## Brief
The task calls for an exact copy of the records, without any images.

*** Dataset records Section Begins ***

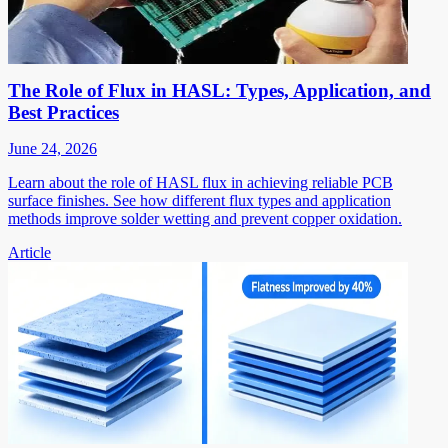
The Role of Flux in HASL: Types, Application, and
Best Practices
June 24, 2026
Learn about the role of HASL flux in achieving reliable PCB
surface finishes. See how different flux types and application
methods improve solder wetting and prevent copper oxidation.
Article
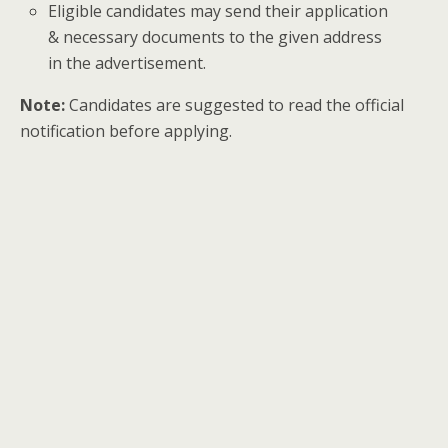
Eligible candidates may send their application
& necessary documents to the given address
in the advertisement.
Note:
Candidates are suggested to read the official
notification before applying.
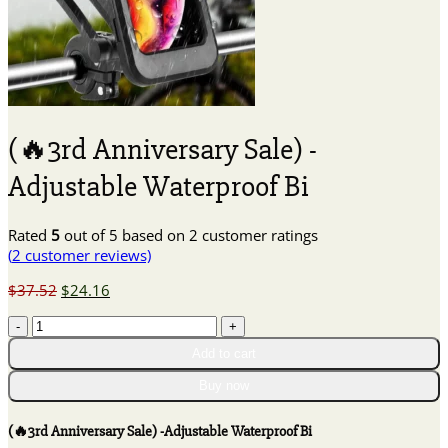
(🔥3rd Anniversary Sale) -
Adjustable Waterproof Bi
Rated
5
out of 5 based on
2
customer ratings
(
2
customer reviews)
Original
Current
$
37.52
$
24.16
price
price
(🔥
was:
is:
3rd
$37.52.
$24.16.
Add to cart
Anniversary
Sale)
Buy now
-
Adjustable
(🔥3rd Anniversary Sale) -Adjustable Waterproof Bi
Waterproof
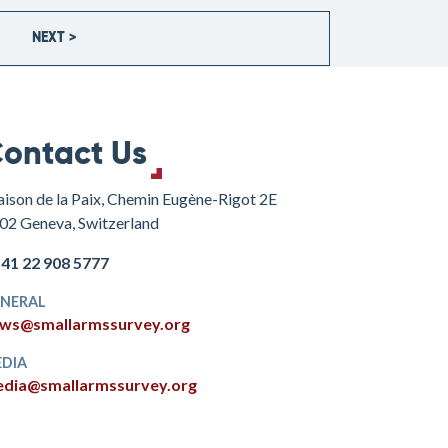
NEXT >
ontact Us
ison de la Paix, Chemin Eugène-Rigot 2E
02 Geneva, Switzerland
+41 22 908 5777
NERAL
ws@smallarmssurvey.org
DIA
dia@smallarmssurvey.org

*** Dataset records Section Ends ***

## Output of the exercise
The Role of Flux in HASL: Types, Application, and
Best Practices
June 24, 2026
Learn about the role of HASL flux in achieving reliable PCB
surface finishes. See how different flux types and application
methods improve solder wetting and prevent copper oxidation.
Article
Eligible candidates may send their application
& necessary documents to the given address
in the advertisement.
Note:
Candidates are suggested to read the official
notification before applying.
(🔥3rd Anniversary Sale) -
Adjustable Waterproof Bi
Rated
5
out of 5 based on
2
customer ratings
(
2
customer reviews)
Original
Current
$
37.52
$
24.16
price
price
(🔥
was:
is:
3rd
$37.52.
$24.16.
Add to cart
Anniversary
Sale)
Buy now
-
Adjustable
(🔥3rd Anniversary Sale) -Adjustable Waterproof Bi
Waterproof
NEXT >
ontact Us
ison de la Paix, Chemin Eugène-Rigot 2E
02 Geneva, Switzerland
+41 22 908 5777
NERAL
ws@smallarmssurvey.org
DIA
dia@smallarmssurvey.org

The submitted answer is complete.